FROM a little spark may burst a flame, as the saying goes. For Spark Systems, that is exactly the point.

Frustrated by the high costs and outdated platforms he had to deal with in foreign exchange trading, the firm’s co-founder and chief executive officer Wong Joo Seng set out to spark a change in 2016.

“A lot of incumbents in the marketplace are very big names, but they have very old systems and they are definitely much more expensive,” he said in an interview with The Business Times. “Spark was designed to compete in this space and to build cheaper, better, faster products.”

The entrepreneur was previously founding chief executive at a financial services firm, where for every dollar he earned from trading, 40 cents was spent on exchange transaction costs.

Cost, therefore, is one of the arenas where Spark competes. The firm charges US$2 for every US$1 million worth of trades on its platforms, compared to the US$3 to US$8 its competitors levy.

MAS’s support

Another arena is technology.
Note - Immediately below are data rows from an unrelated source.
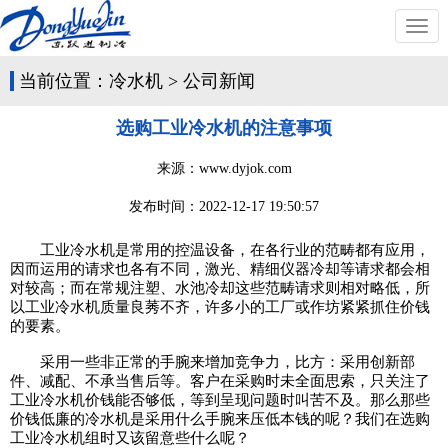
切
换
导
当前位置：
冷水机
>
公司新闻
航
选购工业冷水机的注意事项
来源：www.dyjok.com
发布时间：
2022-12-17 19:50:57
工业冷水机是常用的控温设备，在各行业的范畴都有应用，
因而运用的请求也各有不同，激光、精细仪器冷却等请求都会相
对较高；而在常规注塑、水池冷却这些范畴请求则相对略低，所
以工业冷水机质量良莠不齐，许多小的工厂或作坊紧紧抓住价钱
的要素。
采用一些非正常的手腕来增加竞争力，比方：采用创新部
件、减配、不承当售后等。客户在采购时未全面思索，只关注了
工业冷水机价钱能否够低，等到呈现问题时叫苦不及。那么那些
价钱低廉的冷水机是采用什么手腕来压低本钱的呢？我们在选购
工业冷水机组时又该留意些什么呢？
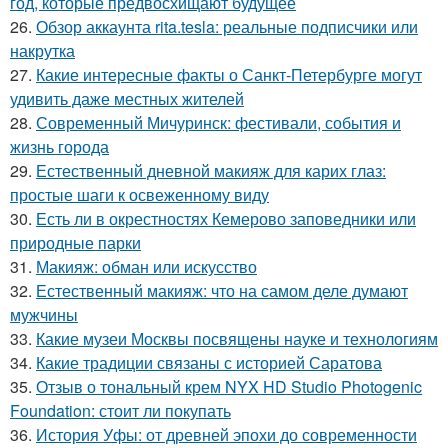
год, которые предвосхищают будущее
26.
Обзор аккаунта rita.tesla: реальные подписчики или
накрутка
27.
Какие интересные факты о Санкт-Петербурге могут
удивить даже местных жителей
28.
Современный Мичуринск: фестивали, события и
жизнь города
29.
Естественный дневной макияж для карих глаз:
простые шаги к освеженному виду
30.
Есть ли в окрестностях Кемерово заповедники или
природные парки
31.
Макияж: обман или искусство
32.
Естественный макияж: что на самом деле думают
мужчины
33.
Какие музеи Москвы посвящены науке и технологиям
34.
Какие традиции связаны с историей Саратова
35.
Отзыв о тональный крем NYX HD Studio Photogenic
Foundation: стоит ли покупать
36.
История Уфы: от древней эпохи до современности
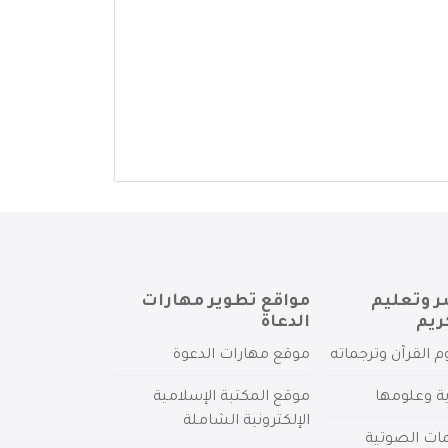
ر وتعليم
مواقع تطوير مهارات
ريم
الدعاة
م القرآن وترجماته
موقع مهارات الدعوة
ية وعلومها
موقع المكتبة الإسلامية
الإلكترونية الشاملة
مات الصوتية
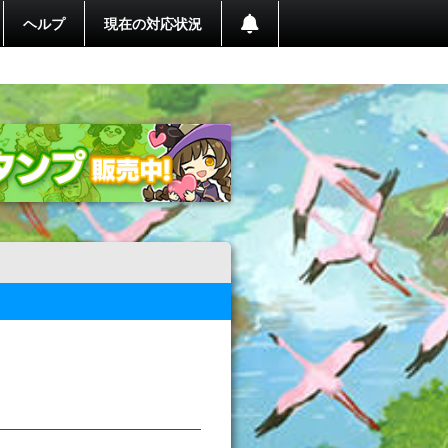
ヘルプ
現在の対応状況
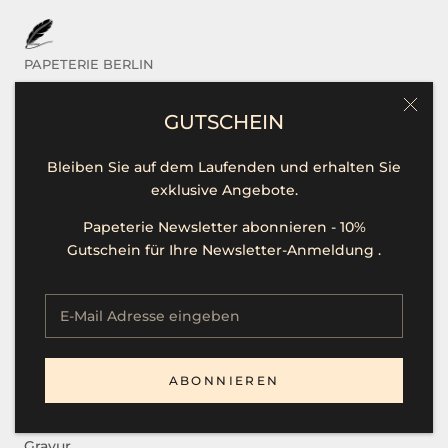
PAPETERIE BERLIN
Das sind Wir
GUTSCHEIN
Kontakt / Hilfe
Bleiben Sie auf dem Laufenden und erhalten Sie
Öffnungszeiten
exklusive Angebote.
Unsere Marken
Papeterie Newsletter abonnieren - 10%
Presse
Gutschein für Ihre Newsletter-Anmeldung .
Stellenangebote
SERVICE
ABONNIEREN
B2B
Gravur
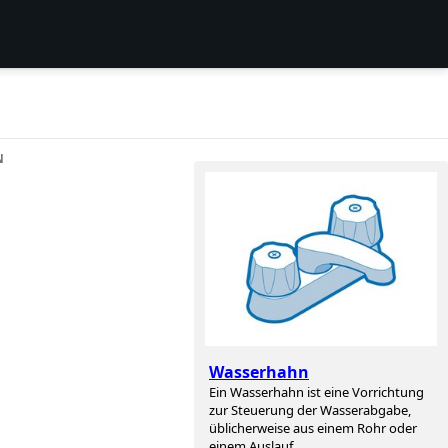
N
Wasserhahn
Ein Wasserhahn ist eine Vorrichtung
zur Steuerung der Wasserabgabe,
üblicherweise aus einem Rohr oder
einem Auslauf.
Spark’s platforms have artificial intelligence capabilities built into them, which allow traders to buy and sell at opportune times based on the algorithm’s suggestions, said Mr Wong.

But the eventual goal, he added, is to help develop a locally bred foreign exchange marketplace, a move wholly supported by a “very determined” Monetary Authority of Singapore (MAS).
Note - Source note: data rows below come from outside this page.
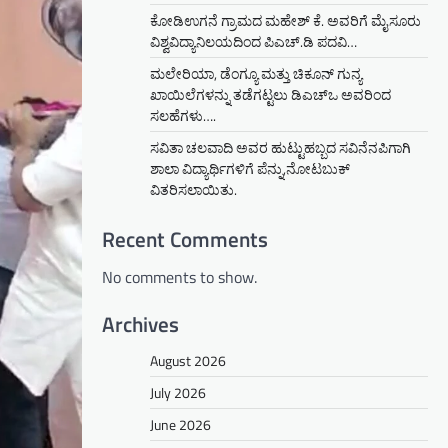
ಕೋಡಿಉಗನೆ ಗ್ರಾಮದ ಮಹೇಶ್ ಕೆ. ಅವರಿಗೆ ಮೈಸೂರು
ವಿಶ್ವವಿದ್ಯಾನಿಲಯದಿಂದ ಪಿಎಚ್.ಡಿ ಪದವಿ…
ಮಲೇರಿಯಾ, ಡೆಂಗ್ಯೂ ಮತ್ತು ಚಿಕೂನ್ ಗುನ್ಯ
ಖಾಯಿಲೆಗಳನ್ನು ತಡೆಗಟ್ಟಲು ಡಿಎಚ್‌ಒ ಅವರಿಂದ
ಸಲಹೆಗಳು….
ಸವಿತಾ ಚಲವಾದಿ ಅವರ ಹುಟ್ಟುಹಬ್ಬದ ಸವಿನೆನಪಿಗಾಗಿ
ಶಾಲಾ ವಿದ್ಯಾರ್ಥಿಗಳಿಗೆ ಪೆನ್ನು,ನೋಟಬುಕ್
ವಿತರಿಸಲಾಯಿತು.
Recent Comments
No comments to show.
Archives
August 2026
July 2026
June 2026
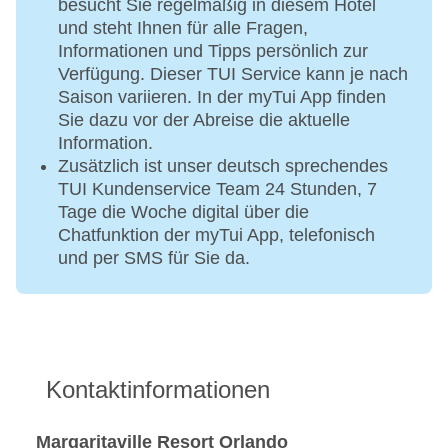
besucht Sie regelmäßig in diesem Hotel
und steht Ihnen für alle Fragen,
Informationen und Tipps persönlich zur
Verfügung. Dieser TUI Service kann je nach
Saison variieren. In der myTui App finden
Sie dazu vor der Abreise die aktuelle
Information.
Zusätzlich ist unser deutsch sprechendes
TUI Kundenservice Team 24 Stunden, 7
Tage die Woche digital über die
Chatfunktion der myTui App, telefonisch
und per SMS für Sie da.
Kontaktinformationen
Margaritaville Resort Orlando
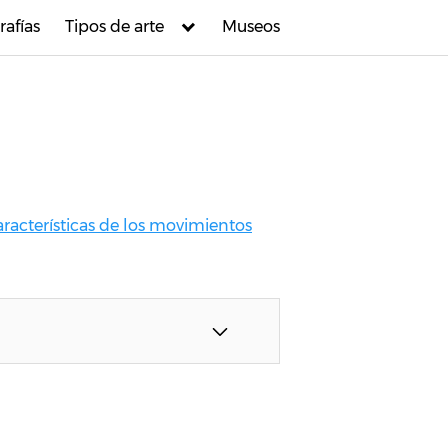
rafías
Tipos de arte
Museos
aracterísticas de los movimientos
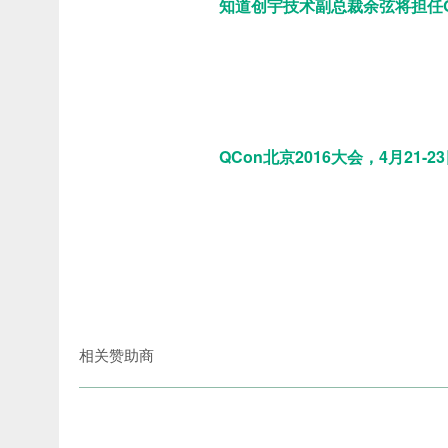
知道创宇技术副总裁余弦将担任Q
QCon北京2016大会，4月21-23
相关赞助商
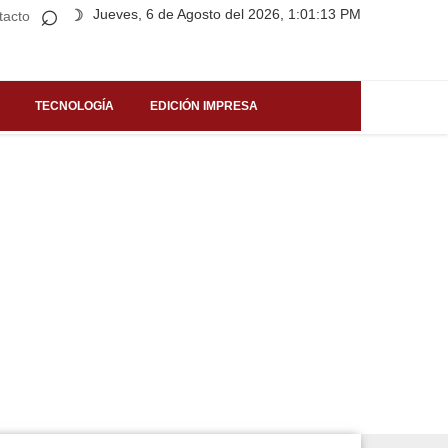
⌕
Jueves, 6 de Agosto del 2026, 1:01:13 PM
☽
tacto
TECNOLOGÍA
EDICIÓN IMPRESA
Currently, the matching of trades takes place in London, New York and Tokyo, where the trading and pricing engines are located.
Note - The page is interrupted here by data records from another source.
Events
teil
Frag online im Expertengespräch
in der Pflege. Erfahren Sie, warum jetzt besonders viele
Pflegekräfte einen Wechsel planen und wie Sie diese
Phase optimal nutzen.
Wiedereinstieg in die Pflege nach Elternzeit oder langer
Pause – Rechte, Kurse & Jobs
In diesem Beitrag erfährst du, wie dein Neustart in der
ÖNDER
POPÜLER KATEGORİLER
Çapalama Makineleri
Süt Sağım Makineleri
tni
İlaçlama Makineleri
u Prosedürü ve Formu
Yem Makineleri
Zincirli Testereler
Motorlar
That means that for a Singapore trader, routing an order to Tokyo – the nearest trading centre – will take 70 milliseconds, while London or New York spans 180 milliseconds.

A round trip, therefore, can take anywhere from 140 to 360 milliseconds, which is too slow, Mr Wong said.

“When markets are nervous because there’s been an outbreak of news, it’s important to get that fast access to market, but when you attempt to buy or sell, it gets rejected.”

This is in spite of the fact that Singapore is the world’s third largest foreign exchange trading centre, with average trading volume rising to about US$522 billion in June, up from US$495 billion in June 2018, according to MAS data.

If there were to be a Singapore-based marketplace, the latency could drop to 1 millisecond.

“That is a magnitude improvement that you cannot get just by writing a more efficient programme,” said Mr Wong. “You must have the servers here.”

And the idea seems to be bearing fruit. Last month, JPMorgan announced plans to establish an electronic foreign exchange trading and pricing engine in Singapore by 2020, with support from MAS, adding to its existing platforms in London, New York and Tokyo.

The bank joins other major financial institutions, including Standard Chartered, UBS and Citigroup in revealing plans to site their engines here.

Spark, meanwhile, stands to benefit from the establishment of a homegrown foreign exchange marketplace. The firm has seen its revenue double year on year since the debut of its platform in 2017, with revenue on track to exceed US$1 million this year.

Daily trading volumes, meanwhile, stand at about US$2.5 billion, a third of the US$7.5 billion a day required to break even.

At current growth, the 37-employee firm expects to break even in two to three years, Mr Wong said.

To get there, the firm is in the process of raising US$10 million at a US$70 million valuation, which Mr Wong expects to close in two to three months.

Spark was sparked into existence almost by accident. Fresh off the majority acquisition of his second firm – Spark is his third company – in 2016 by Alibaba’s Ant Financial, Mr Wong received an offer he “could not refuse” from the venture capital arm of hedge fund Dymon Asia.

‘Ideal’ arrangement

Dymon was not only willing to fund his platform, it agreed to trade on his platform as well.

This was ideal, said Mr Wong, who is also a partner at Vickers Venture Partners, because “in the space of startups, there’s two major points of risk – whether you can get investors to fund it, and will anybody use it?”

The fact that Dymon was able to do both was a “brilliant opportunity and a huge leg-up”, he noted. A subsequent grant from MAS in the same year provided a further boost.

Of course, the threat of competition remains. What’s to stop the incumbents from doing what he’s doing? Nothing, Mr Wong said.

“There’s no guarantee that after you raise and spend millions, that you will actually have a successful platform. But we believe we can do it.”